In the space of one week, both my dog & I have had surgery on our right knees. Hers - a TPLO for a torn ligament - is much more serious than mine - an arthroscopy for a torn meniscus. Chloe's procedure involved a long incision, a controlled fracture, a metal implant, & multilayer sets of stitches. Mine was a stitch-free three-hole Cousteau affair, using the microscopic 2015 equivalent of la suçeuse to extract the offending bit of gristle with minimum fuss. Now, I'm mostly comfortable, while Chloe is racked with pain, anxiety and desire to bite the fuck out of her knee. Here's this morning: Chloe went to town last night, destroying stitches & staples, despite Cone of Negotiated Non-Licking. Mid-night terror, new 3AM hospitalization, whole new set of stitches, new Very Large Array version of the Cone. It is hard being a dog. It is hard loving a dog. She is resting & I am finding my way to my feet like an old new colt. And here are two extremely helpful things my friends Larissa and Annie posted back: Sorry your pup is wearing her Hell Toupee! It IS so hard loving a dog, or anyone who is suffering..... So, yes: Chloe IS wearing her Hell Toupee. We have gone through three rounds of bigger and bigger Toupees, because everything we have tried has failed.
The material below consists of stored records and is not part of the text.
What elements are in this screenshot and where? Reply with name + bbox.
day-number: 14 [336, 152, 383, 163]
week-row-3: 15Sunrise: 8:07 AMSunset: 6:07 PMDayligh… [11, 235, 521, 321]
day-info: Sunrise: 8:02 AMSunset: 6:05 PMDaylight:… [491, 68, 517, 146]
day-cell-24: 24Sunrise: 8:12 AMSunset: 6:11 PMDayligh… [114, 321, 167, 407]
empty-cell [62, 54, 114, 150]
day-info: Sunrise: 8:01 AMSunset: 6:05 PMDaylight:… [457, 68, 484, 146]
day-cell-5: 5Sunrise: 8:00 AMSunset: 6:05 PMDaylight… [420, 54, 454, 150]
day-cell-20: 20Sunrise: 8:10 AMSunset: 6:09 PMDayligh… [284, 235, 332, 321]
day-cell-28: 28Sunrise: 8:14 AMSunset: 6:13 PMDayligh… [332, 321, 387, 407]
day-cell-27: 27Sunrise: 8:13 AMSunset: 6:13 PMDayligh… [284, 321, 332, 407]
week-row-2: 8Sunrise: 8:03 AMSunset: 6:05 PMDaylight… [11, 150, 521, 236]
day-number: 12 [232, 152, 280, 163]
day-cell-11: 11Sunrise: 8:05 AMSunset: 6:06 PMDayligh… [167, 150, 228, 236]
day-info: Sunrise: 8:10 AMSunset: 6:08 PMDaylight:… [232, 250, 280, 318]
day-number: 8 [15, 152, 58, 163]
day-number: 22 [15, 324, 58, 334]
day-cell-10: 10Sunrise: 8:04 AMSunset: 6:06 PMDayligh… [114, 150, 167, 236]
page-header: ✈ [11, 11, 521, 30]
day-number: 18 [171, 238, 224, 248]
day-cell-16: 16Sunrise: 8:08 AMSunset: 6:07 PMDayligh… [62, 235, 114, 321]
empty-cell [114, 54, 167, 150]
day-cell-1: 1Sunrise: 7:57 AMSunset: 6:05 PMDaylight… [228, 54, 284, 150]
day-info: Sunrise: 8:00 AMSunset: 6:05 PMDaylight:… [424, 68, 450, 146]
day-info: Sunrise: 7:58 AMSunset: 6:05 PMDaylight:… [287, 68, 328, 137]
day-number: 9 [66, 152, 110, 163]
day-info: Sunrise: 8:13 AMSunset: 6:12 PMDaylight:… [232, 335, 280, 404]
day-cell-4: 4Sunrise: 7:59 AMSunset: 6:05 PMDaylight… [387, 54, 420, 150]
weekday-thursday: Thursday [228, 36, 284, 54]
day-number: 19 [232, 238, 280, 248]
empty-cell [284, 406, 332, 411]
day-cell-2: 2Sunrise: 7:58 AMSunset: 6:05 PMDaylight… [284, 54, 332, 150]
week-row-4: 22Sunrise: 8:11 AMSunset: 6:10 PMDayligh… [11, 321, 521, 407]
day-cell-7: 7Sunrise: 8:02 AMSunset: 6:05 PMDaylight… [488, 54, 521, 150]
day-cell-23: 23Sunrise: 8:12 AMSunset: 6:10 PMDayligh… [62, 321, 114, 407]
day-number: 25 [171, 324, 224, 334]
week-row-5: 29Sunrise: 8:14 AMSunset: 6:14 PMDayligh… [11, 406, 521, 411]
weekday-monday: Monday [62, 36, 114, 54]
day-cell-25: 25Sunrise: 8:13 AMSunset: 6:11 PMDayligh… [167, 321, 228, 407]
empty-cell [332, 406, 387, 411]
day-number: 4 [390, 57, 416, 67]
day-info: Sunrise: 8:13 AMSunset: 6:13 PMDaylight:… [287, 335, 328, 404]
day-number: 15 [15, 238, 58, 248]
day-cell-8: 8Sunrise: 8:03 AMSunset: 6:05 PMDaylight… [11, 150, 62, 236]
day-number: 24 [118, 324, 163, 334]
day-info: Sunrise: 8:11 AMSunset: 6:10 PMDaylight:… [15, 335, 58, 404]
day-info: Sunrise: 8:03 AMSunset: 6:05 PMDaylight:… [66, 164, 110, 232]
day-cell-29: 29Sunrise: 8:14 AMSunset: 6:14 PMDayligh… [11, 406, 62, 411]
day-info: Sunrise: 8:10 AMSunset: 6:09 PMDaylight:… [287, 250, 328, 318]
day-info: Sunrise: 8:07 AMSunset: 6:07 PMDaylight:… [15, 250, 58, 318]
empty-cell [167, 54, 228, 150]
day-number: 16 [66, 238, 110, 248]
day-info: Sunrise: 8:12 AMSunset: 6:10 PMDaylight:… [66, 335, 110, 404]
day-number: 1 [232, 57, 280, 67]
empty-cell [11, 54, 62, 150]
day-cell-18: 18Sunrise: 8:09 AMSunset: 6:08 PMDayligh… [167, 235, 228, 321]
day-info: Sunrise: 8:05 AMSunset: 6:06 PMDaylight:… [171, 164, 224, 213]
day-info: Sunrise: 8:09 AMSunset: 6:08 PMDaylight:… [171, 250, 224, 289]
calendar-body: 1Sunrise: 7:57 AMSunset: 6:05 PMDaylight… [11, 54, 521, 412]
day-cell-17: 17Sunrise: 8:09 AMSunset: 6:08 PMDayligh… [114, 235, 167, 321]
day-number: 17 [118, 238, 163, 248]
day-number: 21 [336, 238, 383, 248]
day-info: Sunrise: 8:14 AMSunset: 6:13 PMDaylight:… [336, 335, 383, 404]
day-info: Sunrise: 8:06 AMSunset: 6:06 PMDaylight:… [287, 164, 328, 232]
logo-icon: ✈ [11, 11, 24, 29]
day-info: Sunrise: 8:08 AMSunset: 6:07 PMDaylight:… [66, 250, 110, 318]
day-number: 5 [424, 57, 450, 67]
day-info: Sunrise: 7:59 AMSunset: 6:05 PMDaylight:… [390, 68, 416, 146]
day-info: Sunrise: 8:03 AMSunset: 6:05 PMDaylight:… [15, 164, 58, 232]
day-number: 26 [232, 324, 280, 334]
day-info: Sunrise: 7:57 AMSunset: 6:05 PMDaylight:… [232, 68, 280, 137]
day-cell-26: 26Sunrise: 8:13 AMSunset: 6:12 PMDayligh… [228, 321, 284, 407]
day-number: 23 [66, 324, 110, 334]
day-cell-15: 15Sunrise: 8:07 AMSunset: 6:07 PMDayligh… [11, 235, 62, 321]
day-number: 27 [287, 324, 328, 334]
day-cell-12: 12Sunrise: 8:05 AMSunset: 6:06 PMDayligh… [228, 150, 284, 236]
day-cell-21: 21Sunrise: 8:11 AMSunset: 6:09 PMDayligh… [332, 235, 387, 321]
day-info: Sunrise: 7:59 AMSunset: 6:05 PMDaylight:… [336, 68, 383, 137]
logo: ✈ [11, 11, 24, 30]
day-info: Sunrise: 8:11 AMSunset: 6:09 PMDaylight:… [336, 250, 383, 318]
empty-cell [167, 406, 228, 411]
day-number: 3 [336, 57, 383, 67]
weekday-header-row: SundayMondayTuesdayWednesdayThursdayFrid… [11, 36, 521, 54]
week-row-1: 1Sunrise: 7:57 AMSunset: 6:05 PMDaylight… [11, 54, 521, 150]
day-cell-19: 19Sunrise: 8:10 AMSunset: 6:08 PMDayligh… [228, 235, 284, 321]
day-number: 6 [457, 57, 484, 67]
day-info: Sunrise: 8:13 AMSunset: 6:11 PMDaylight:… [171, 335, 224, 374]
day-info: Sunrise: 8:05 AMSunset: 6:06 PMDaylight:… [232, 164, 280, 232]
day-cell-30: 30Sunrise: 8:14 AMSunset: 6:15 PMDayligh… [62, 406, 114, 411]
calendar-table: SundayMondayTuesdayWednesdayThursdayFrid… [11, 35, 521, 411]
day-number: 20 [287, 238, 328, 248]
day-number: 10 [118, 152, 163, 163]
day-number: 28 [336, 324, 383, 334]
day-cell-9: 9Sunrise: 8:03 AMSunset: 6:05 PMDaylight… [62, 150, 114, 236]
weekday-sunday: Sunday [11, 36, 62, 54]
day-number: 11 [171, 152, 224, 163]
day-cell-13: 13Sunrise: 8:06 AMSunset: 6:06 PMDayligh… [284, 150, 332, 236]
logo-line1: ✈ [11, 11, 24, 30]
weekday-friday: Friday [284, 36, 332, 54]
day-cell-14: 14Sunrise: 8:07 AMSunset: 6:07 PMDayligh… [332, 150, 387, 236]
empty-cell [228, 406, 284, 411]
At this point, her headgear is picking up messages from outside the Solar System, which she translates into high-pitched whines and growly snores, to the intergalactic enlightenment of no one. Yes: it IS hard loving anyone who is suffering - basically everyone, including myself. I don't have any children: no right-path-treading children, no heroin-addicted children, no children in jail, no children in medical school. But I DO have this furry being in my life taking on the role of Child Understudy, and right now, loving her is hard. A few days ago, after the first trip to the emergency hospital, when new staples had gone into Chloe's leg to replace the first round of stitches, and we were feeling pretty giddy with relief, we took a joyride up and down the streets around our neighborhood. Chloe stuck her head out the window in Toupee 2.0 , tongue flippy-flapping, and I dubbed our ride the March of Folly Victory Tour. Right on cue, a lady in a white minivan just pretty much stopped right there in front of us at an intersection, and quit driving. The little boy biking nearby executed some loopy maneuver of his own. I realized we were all in this together, flailing and winging it.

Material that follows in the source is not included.